When gossip about the teacher and the student reached the latter's mother, she confronted them both. He denied everything; the girl kept silent. But not once did the parents think of complaining to the school, not even when the teacher caressed her hair in front of her father. "I thought he was showing concern," said the father.
So toxic was the teacher’s hold that a reprimand by him made the girl break down as she was about to give the all-important pre-university exam. On her second try a year later, despite her depression, she got into a prestigious university. Alas! Her trauma, which included schizophrenia, dogged her there, too, making her drop out.
Finally, having found a boyfriend in whom she could confide, she dared to accuse her tormentor after he won a teaching award of having done "gross, disgusting things" to her in high school, on an online school alumni chat group. But the accusation was soon forgotten as the teacher deleted the message and dissolved the group.
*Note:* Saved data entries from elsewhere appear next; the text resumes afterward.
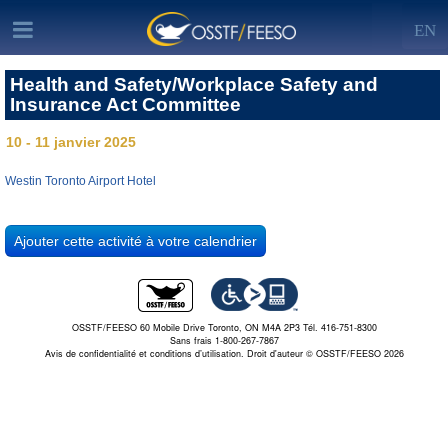
EN
Health and Safety/Workplace Safety and
Insurance Act Committee
10 - 11 janvier 2025
Westin Toronto Airport Hotel
OSSTF/FEESO 60 Mobile Drive Toronto, ON M4A 2P3 Tél. 416-751-8300
Sans frais 1-800-267-7867
Avis de confidentialité et conditions d’utilisation.
Droit d'auteur © OSSTF/FEESO 2026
Unable to fight the darkness, the girl, now 23, committed suicide in January last year. Her parents would have continued blaming academic pressure had her cousin not discovered her diary days later. It included the detailed record of the sexual abuse that she had suffered over the years as well as her own shame and self-hate.
This story caught the country’s attention not just because it could have happened to anyone’s daughter but also because it was reminiscent of another suicide which took place in public. In 2018, a 17-year-old had jumped to her death, egged on by a crowd both online and offline, for the same reason: two years of battling depression after her high school class teacher molested her. Her trauma was worse: the police had refused to investigate her complaint. Only after her public suicide was the teacher arrested, but the court refused to make the crucial link between her suicide and the assault. He was sentenced to two years and had to pay compensation to the parents.
Her family now lives with memories of how a daughter who loved cooking new dishes for her father and helping her brother with his studies, became a recluse, going from hospital to hospital, only to be given the same diagnosis: depression. "Dad, don’t save me, it hurts too much,’’ she would tell her distraught father.
As students prepare for the pre-university exam, high school becomes their second home and teachers become their guardians. In fact, this girl was molested by her teacher while she was resting in his house, a common enough practice. One of his colleagues suspected something was wrong as he passed by; when he called out to the girl, she replied with a sob. Yet, he dismissed his own suspicions. In the other case, the physics teacher would lock the door when he called the girl to the staff room, yet nobody complained.
What will it take for this silence to be broken and for daughters to be safe in school?